The primary influence on the climate of Grays Harbor and Pacific Counties, Washington, is the Pacific Ocean, which forms the western boundary of both counties. The seasonal change in the ocean temperature is less than that of the land, thus the ocean is warmer than the land in the winter and cooler than the land in the summer, moderating the land temperature throughout the year. Considering our high latitude, this marine influence results in a generally mild climate. The average maximum temperature in July is near 70° F along the coast and 75° F in the foothills, and minimum temperatures are near 50° F. In winter, the warmer areas are near the coast. In January, average maximum tempera-tures range from 43° to 48° and minimum temperatures from 32° to 38° F.
Semi-permanent high and low-pressure areas over the North Pacific Ocean are the primary weather engines which control the climate of western Washington. During the spring and summer, a high-pressure area spreads over most of the North Pacific Ocean.
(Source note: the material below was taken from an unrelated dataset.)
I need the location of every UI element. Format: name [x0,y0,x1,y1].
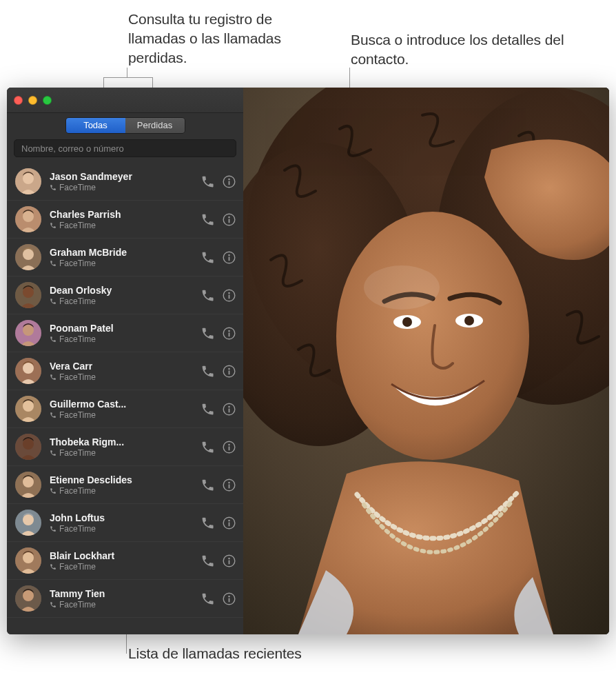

A circulation of air around this high-pressure center brings a prevailing westerly and northwesterly flow of comparatively dry, cool and stable air into the Pacific Northwest. As the air moves inland, it becomes warmer and drier,which results in a dry season beginning in the late spring and reaching a peak in mid-summer. During July and August,the driest months, it is not unusual for two to four weeks to pass with only a few showers. During the latter half of the summer and early fall, the lower valleys are sometimes filled with fog or low clouds until noon, while at the same time, the higher elevations are sunny.
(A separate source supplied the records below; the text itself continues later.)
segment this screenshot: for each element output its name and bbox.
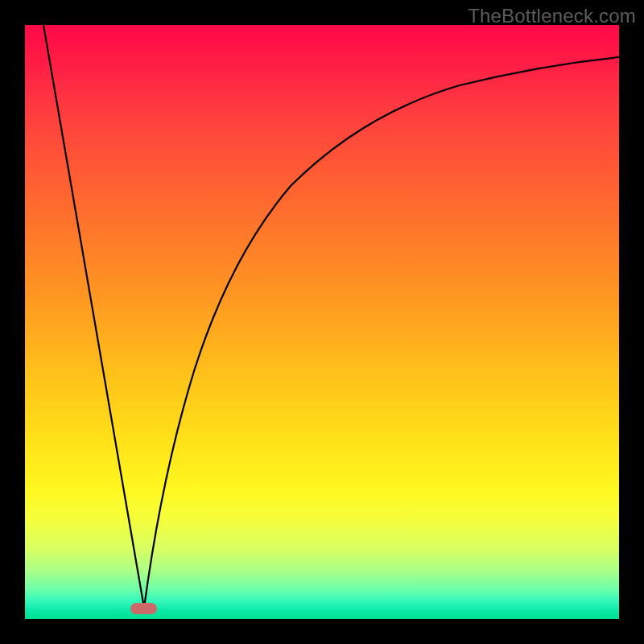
bottleneck-curve (25, 25, 619, 619)
optimal-marker (130, 603, 157, 614)
curve-right-branch (144, 57, 619, 608)
curve-left-branch (43, 25, 144, 608)
watermark-text: TheBottleneck.com (468, 5, 636, 27)
plot-area (25, 25, 619, 619)
chart-frame: TheBottleneck.com (0, 0, 644, 644)
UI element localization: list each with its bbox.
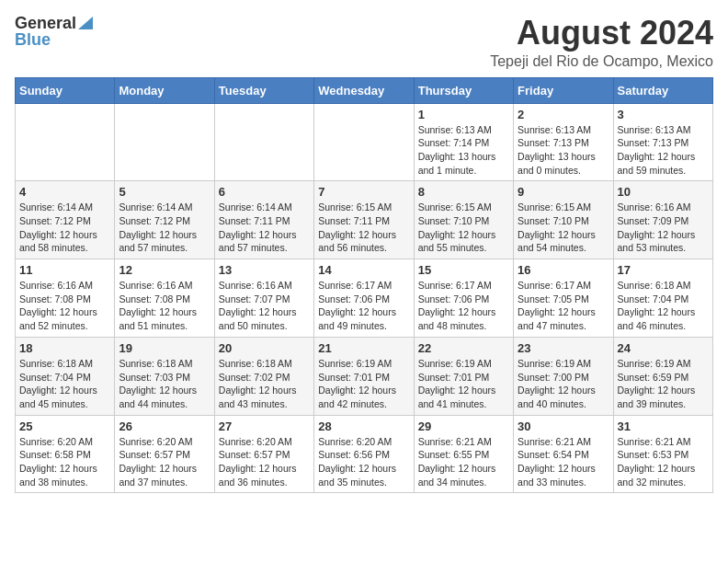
- day-info: Sunrise: 6:21 AMSunset: 6:55 PMDaylight:…: [418, 435, 509, 489]
- day-info: Sunrise: 6:21 AMSunset: 6:53 PMDaylight:…: [618, 435, 709, 489]
- column-header-saturday: Saturday: [613, 77, 712, 103]
- day-info: Sunrise: 6:19 AMSunset: 6:59 PMDaylight:…: [618, 357, 709, 411]
- column-header-wednesday: Wednesday: [314, 77, 414, 103]
- calendar-cell: 10Sunrise: 6:16 AMSunset: 7:09 PMDayligh…: [613, 181, 712, 259]
- day-info: Sunrise: 6:16 AMSunset: 7:08 PMDaylight:…: [19, 279, 110, 333]
- day-number: 6: [219, 185, 310, 199]
- calendar-cell: 12Sunrise: 6:16 AMSunset: 7:08 PMDayligh…: [115, 259, 214, 338]
- day-number: 4: [19, 185, 110, 199]
- day-number: 5: [119, 185, 210, 199]
- calendar-cell: 20Sunrise: 6:18 AMSunset: 7:02 PMDayligh…: [214, 337, 313, 415]
- day-info: Sunrise: 6:15 AMSunset: 7:10 PMDaylight:…: [518, 201, 609, 255]
- day-number: 8: [418, 185, 509, 199]
- day-info: Sunrise: 6:19 AMSunset: 7:01 PMDaylight:…: [418, 357, 509, 411]
- day-number: 18: [19, 341, 110, 355]
- column-header-tuesday: Tuesday: [214, 77, 313, 103]
- column-header-sunday: Sunday: [16, 77, 115, 103]
- calendar-cell: 2Sunrise: 6:13 AMSunset: 7:13 PMDaylight…: [514, 103, 613, 181]
- day-number: 22: [418, 341, 509, 355]
- calendar-cell: 19Sunrise: 6:18 AMSunset: 7:03 PMDayligh…: [115, 337, 214, 415]
- day-number: 24: [618, 341, 709, 355]
- day-info: Sunrise: 6:21 AMSunset: 6:54 PMDaylight:…: [518, 435, 609, 489]
- calendar-cell: 29Sunrise: 6:21 AMSunset: 6:55 PMDayligh…: [414, 415, 513, 493]
- calendar-week-row: 4Sunrise: 6:14 AMSunset: 7:12 PMDaylight…: [16, 181, 713, 259]
- day-info: Sunrise: 6:20 AMSunset: 6:56 PMDaylight:…: [318, 435, 409, 489]
- day-info: Sunrise: 6:17 AMSunset: 7:05 PMDaylight:…: [518, 279, 609, 333]
- day-number: 11: [19, 263, 110, 277]
- day-info: Sunrise: 6:18 AMSunset: 7:02 PMDaylight:…: [219, 357, 310, 411]
- day-number: 30: [518, 419, 609, 433]
- logo: General Blue: [15, 15, 93, 48]
- day-info: Sunrise: 6:13 AMSunset: 7:13 PMDaylight:…: [618, 123, 709, 178]
- calendar-table: SundayMondayTuesdayWednesdayThursdayFrid…: [15, 77, 713, 494]
- calendar-cell: 18Sunrise: 6:18 AMSunset: 7:04 PMDayligh…: [16, 337, 115, 415]
- day-number: 17: [618, 263, 709, 277]
- day-number: 20: [219, 341, 310, 355]
- day-number: 7: [318, 185, 409, 199]
- day-info: Sunrise: 6:15 AMSunset: 7:10 PMDaylight:…: [418, 201, 509, 255]
- calendar-cell: 7Sunrise: 6:15 AMSunset: 7:11 PMDaylight…: [314, 181, 414, 259]
- day-number: 26: [119, 419, 210, 433]
- day-info: Sunrise: 6:15 AMSunset: 7:11 PMDaylight:…: [318, 201, 409, 255]
- calendar-cell: 3Sunrise: 6:13 AMSunset: 7:13 PMDaylight…: [613, 103, 712, 181]
- column-header-friday: Friday: [514, 77, 613, 103]
- day-number: 19: [119, 341, 210, 355]
- day-info: Sunrise: 6:19 AMSunset: 7:01 PMDaylight:…: [318, 357, 409, 411]
- calendar-cell: 14Sunrise: 6:17 AMSunset: 7:06 PMDayligh…: [314, 259, 414, 338]
- calendar-cell: 22Sunrise: 6:19 AMSunset: 7:01 PMDayligh…: [414, 337, 513, 415]
- day-number: 23: [518, 341, 609, 355]
- day-info: Sunrise: 6:14 AMSunset: 7:11 PMDaylight:…: [219, 201, 310, 255]
- day-info: Sunrise: 6:13 AMSunset: 7:14 PMDaylight:…: [418, 123, 509, 178]
- calendar-week-row: 11Sunrise: 6:16 AMSunset: 7:08 PMDayligh…: [16, 259, 713, 338]
- calendar-cell: [214, 103, 313, 181]
- day-info: Sunrise: 6:16 AMSunset: 7:08 PMDaylight:…: [119, 279, 210, 333]
- day-number: 10: [618, 185, 709, 199]
- day-info: Sunrise: 6:19 AMSunset: 7:00 PMDaylight:…: [518, 357, 609, 411]
- calendar-header-row: SundayMondayTuesdayWednesdayThursdayFrid…: [16, 77, 713, 103]
- calendar-cell: [16, 103, 115, 181]
- day-info: Sunrise: 6:17 AMSunset: 7:06 PMDaylight:…: [318, 279, 409, 333]
- day-info: Sunrise: 6:13 AMSunset: 7:13 PMDaylight:…: [518, 123, 609, 178]
- day-number: 21: [318, 341, 409, 355]
- calendar-cell: 31Sunrise: 6:21 AMSunset: 6:53 PMDayligh…: [613, 415, 712, 493]
- page-header: General Blue August 2024 Tepeji del Rio …: [15, 15, 713, 70]
- day-number: 2: [518, 108, 609, 121]
- column-header-monday: Monday: [115, 77, 214, 103]
- day-info: Sunrise: 6:14 AMSunset: 7:12 PMDaylight:…: [19, 201, 110, 255]
- calendar-week-row: 25Sunrise: 6:20 AMSunset: 6:58 PMDayligh…: [16, 415, 713, 493]
- calendar-week-row: 1Sunrise: 6:13 AMSunset: 7:14 PMDaylight…: [16, 103, 713, 181]
- day-info: Sunrise: 6:16 AMSunset: 7:07 PMDaylight:…: [219, 279, 310, 333]
- day-number: 28: [318, 419, 409, 433]
- day-number: 12: [119, 263, 210, 277]
- day-info: Sunrise: 6:20 AMSunset: 6:57 PMDaylight:…: [219, 435, 310, 489]
- day-number: 15: [418, 263, 509, 277]
- day-number: 3: [618, 108, 709, 121]
- calendar-cell: 13Sunrise: 6:16 AMSunset: 7:07 PMDayligh…: [214, 259, 313, 338]
- day-number: 29: [418, 419, 509, 433]
- calendar-cell: 15Sunrise: 6:17 AMSunset: 7:06 PMDayligh…: [414, 259, 513, 338]
- logo-triangle-icon: [78, 17, 93, 29]
- day-number: 25: [19, 419, 110, 433]
- day-info: Sunrise: 6:18 AMSunset: 7:04 PMDaylight:…: [618, 279, 709, 333]
- calendar-cell: 24Sunrise: 6:19 AMSunset: 6:59 PMDayligh…: [613, 337, 712, 415]
- day-info: Sunrise: 6:20 AMSunset: 6:58 PMDaylight:…: [19, 435, 110, 489]
- day-info: Sunrise: 6:17 AMSunset: 7:06 PMDaylight:…: [418, 279, 509, 333]
- calendar-cell: 6Sunrise: 6:14 AMSunset: 7:11 PMDaylight…: [214, 181, 313, 259]
- logo-general-text: General: [15, 15, 76, 31]
- day-info: Sunrise: 6:16 AMSunset: 7:09 PMDaylight:…: [618, 201, 709, 255]
- svg-marker-0: [78, 17, 93, 29]
- day-number: 16: [518, 263, 609, 277]
- column-header-thursday: Thursday: [414, 77, 513, 103]
- day-info: Sunrise: 6:20 AMSunset: 6:57 PMDaylight:…: [119, 435, 210, 489]
- calendar-cell: 27Sunrise: 6:20 AMSunset: 6:57 PMDayligh…: [214, 415, 313, 493]
- calendar-cell: 17Sunrise: 6:18 AMSunset: 7:04 PMDayligh…: [613, 259, 712, 338]
- calendar-cell: 1Sunrise: 6:13 AMSunset: 7:14 PMDaylight…: [414, 103, 513, 181]
- day-number: 31: [618, 419, 709, 433]
- calendar-title-section: August 2024 Tepeji del Rio de Ocampo, Me…: [490, 15, 713, 70]
- calendar-cell: 4Sunrise: 6:14 AMSunset: 7:12 PMDaylight…: [16, 181, 115, 259]
- calendar-subtitle: Tepeji del Rio de Ocampo, Mexico: [490, 53, 713, 70]
- calendar-cell: 30Sunrise: 6:21 AMSunset: 6:54 PMDayligh…: [514, 415, 613, 493]
- day-info: Sunrise: 6:18 AMSunset: 7:03 PMDaylight:…: [119, 357, 210, 411]
- day-number: 13: [219, 263, 310, 277]
- day-number: 14: [318, 263, 409, 277]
In the fall and winter, the Aleutian low-pressure center over the North Pacific Ocean intensifies and moves southward, reaching a maximum intensity in midwinter. A circulation of air brings a prevailing southwesterly and westerly flow of air into the Pacific Northwest. This air from over the ocean is moist and near the temperature of the water. Condensation occurs as the air moves inland over the cooler land and rises along the windward slopes of the mountains. This results in a wet season beginning in October, reaching a peak in winter, then gradually decreasing in the spring. In December and January, the wettest months, precipitation is frequently recorded on 20 to 25 days or more each month, with the heavier intensities occurring along the windward slopes of the Olympic Mountains and Willapa Hills. Rainfall is usually of light to moderate intensity and continuous over time, rather than heavy, brief downpours.
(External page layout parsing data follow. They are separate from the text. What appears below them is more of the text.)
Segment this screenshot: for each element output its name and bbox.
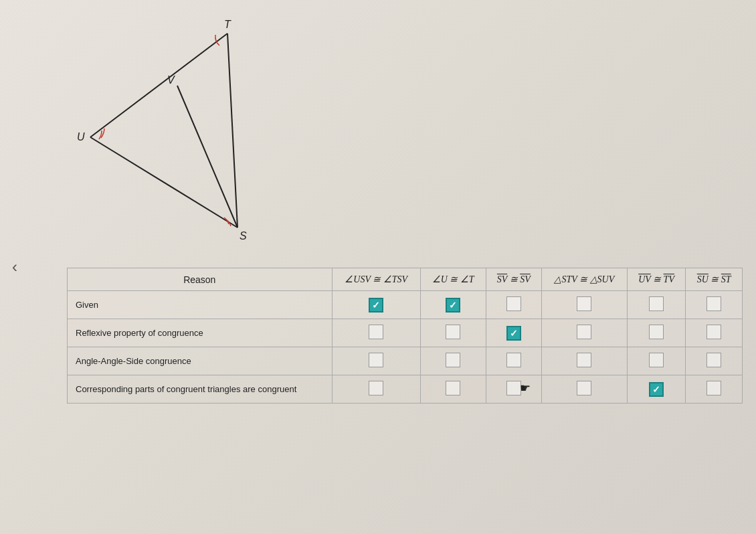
given-row: Given xyxy=(68,291,743,319)
triangle-diagram: T U V S xyxy=(54,13,268,254)
reflexive-col4[interactable] xyxy=(541,319,627,347)
reason-header: Reason xyxy=(68,268,333,291)
cpctc-col3[interactable]: ☛ xyxy=(486,375,541,404)
reflexive-col3[interactable] xyxy=(486,319,541,347)
cpctc-col6[interactable] xyxy=(686,375,743,404)
given-col4[interactable] xyxy=(541,291,627,319)
reflexive-col6-checkbox[interactable] xyxy=(706,325,721,339)
aas-col5[interactable] xyxy=(627,347,686,375)
col3-header: SV ≅ SV xyxy=(486,268,541,291)
cpctc-col5[interactable] xyxy=(627,375,686,404)
col1-header: ∠USV ≅ ∠TSV xyxy=(332,268,420,291)
cpctc-col4-checkbox[interactable] xyxy=(577,381,591,395)
svg-line-0 xyxy=(90,33,227,137)
given-col6-checkbox[interactable] xyxy=(706,296,721,311)
col3-math: SV ≅ SV xyxy=(497,274,531,284)
aas-col1[interactable] xyxy=(332,347,420,375)
main-content: ‹ T U V S xyxy=(0,0,756,534)
aas-col4-checkbox[interactable] xyxy=(577,353,591,367)
cpctc-col3-checkbox[interactable] xyxy=(506,381,521,395)
given-col3[interactable] xyxy=(486,291,541,319)
aas-reason: Angle-Angle-Side congruence xyxy=(68,347,333,375)
cpctc-col2[interactable] xyxy=(420,375,486,404)
cpctc-row: Corresponding parts of congruent triangl… xyxy=(68,375,743,404)
cpctc-col1-checkbox[interactable] xyxy=(369,381,383,395)
aas-col2-checkbox[interactable] xyxy=(446,353,460,367)
vertex-V-label: V xyxy=(167,74,175,86)
svg-line-2 xyxy=(90,137,238,228)
reflexive-row: Reflexive property of congruence xyxy=(68,319,743,347)
given-col5[interactable] xyxy=(627,291,686,319)
reflexive-col2-checkbox[interactable] xyxy=(446,325,460,339)
aas-col2[interactable] xyxy=(420,347,486,375)
reflexive-col5[interactable] xyxy=(627,319,686,347)
vertex-S-label: S xyxy=(240,230,247,242)
reflexive-col2[interactable] xyxy=(420,319,486,347)
col6-header: SU ≅ ST xyxy=(686,268,743,291)
cpctc-col6-checkbox[interactable] xyxy=(706,381,721,395)
given-col1[interactable] xyxy=(332,291,420,319)
cpctc-col4[interactable] xyxy=(541,375,627,404)
col1-math: ∠USV ≅ ∠TSV xyxy=(345,274,407,284)
cpctc-reason: Corresponding parts of congruent triangl… xyxy=(68,375,333,404)
cpctc-col5-checkbox[interactable] xyxy=(649,382,664,397)
col6-math: SU ≅ ST xyxy=(697,274,731,284)
vertex-U-label: U xyxy=(77,131,85,143)
reflexive-reason: Reflexive property of congruence xyxy=(68,319,333,347)
reflexive-col3-checkbox[interactable] xyxy=(506,326,521,341)
back-arrow[interactable]: ‹ xyxy=(12,258,17,276)
reflexive-col1[interactable] xyxy=(332,319,420,347)
given-col5-checkbox[interactable] xyxy=(649,296,664,311)
aas-col6[interactable] xyxy=(686,347,743,375)
svg-line-1 xyxy=(227,33,238,228)
given-col6[interactable] xyxy=(686,291,743,319)
col4-header: △STV ≅ △SUV xyxy=(541,268,627,291)
reflexive-col4-checkbox[interactable] xyxy=(577,325,591,339)
aas-col3-checkbox[interactable] xyxy=(506,353,521,367)
reflexive-col6[interactable] xyxy=(686,319,743,347)
aas-col3[interactable] xyxy=(486,347,541,375)
aas-col4[interactable] xyxy=(541,347,627,375)
proof-table-container: Reason ∠USV ≅ ∠TSV ∠U ≅ ∠T SV ≅ SV △STV … xyxy=(67,268,743,404)
col5-header: UV ≅ TV xyxy=(627,268,686,291)
given-reason: Given xyxy=(68,291,333,319)
aas-row: Angle-Angle-Side congruence xyxy=(68,347,743,375)
cursor-hand-icon: ☛ xyxy=(520,381,531,395)
given-col2[interactable] xyxy=(420,291,486,319)
cpctc-col2-checkbox[interactable] xyxy=(446,381,460,395)
col4-math: △STV ≅ △SUV xyxy=(554,274,614,284)
vertex-T-label: T xyxy=(224,19,231,30)
col2-header: ∠U ≅ ∠T xyxy=(420,268,486,291)
col5-math: UV ≅ TV xyxy=(638,274,674,284)
reflexive-col5-checkbox[interactable] xyxy=(649,325,664,339)
cpctc-col1[interactable] xyxy=(332,375,420,404)
col2-math: ∠U ≅ ∠T xyxy=(432,274,474,284)
given-col1-checkbox[interactable] xyxy=(369,298,383,313)
reflexive-col1-checkbox[interactable] xyxy=(369,325,383,339)
given-col4-checkbox[interactable] xyxy=(577,296,591,311)
aas-col5-checkbox[interactable] xyxy=(649,353,664,367)
aas-col6-checkbox[interactable] xyxy=(706,353,721,367)
proof-table: Reason ∠USV ≅ ∠TSV ∠U ≅ ∠T SV ≅ SV △STV … xyxy=(67,268,743,404)
given-col3-checkbox[interactable] xyxy=(506,296,521,311)
aas-col1-checkbox[interactable] xyxy=(369,353,383,367)
svg-line-3 xyxy=(177,86,238,228)
given-col2-checkbox[interactable] xyxy=(446,298,460,313)
table-header-row: Reason ∠USV ≅ ∠TSV ∠U ≅ ∠T SV ≅ SV △STV … xyxy=(68,268,743,291)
The Olympic Mountains, located on the northern section of the Olympic Peninsula, tower to nearly 8,000 feet in the dome-like structures, deeply carved by rivers. The Willapa Hills, elevation 1,000 to 3,000 feet, form a continuous ridge from the Chehalis River valley to the Columbia River. This area receives the full force of storms moving inland from over the ocean, thus heavy precipitation and winds of gale force occur frequently during the winter season. Wind velocities in the lower elevations can be expected to reach 90 to 100 m.p.h. once in 100 years. Wind data from a well exposed site on a ridge near the ocean, elevation 2,000 feet, indicates that wind velocities in excess of 100 m.p.h. occur in the higher elevations almost every winter. The strongest winds are generally from the south or southwest and occur during the late fall and winter.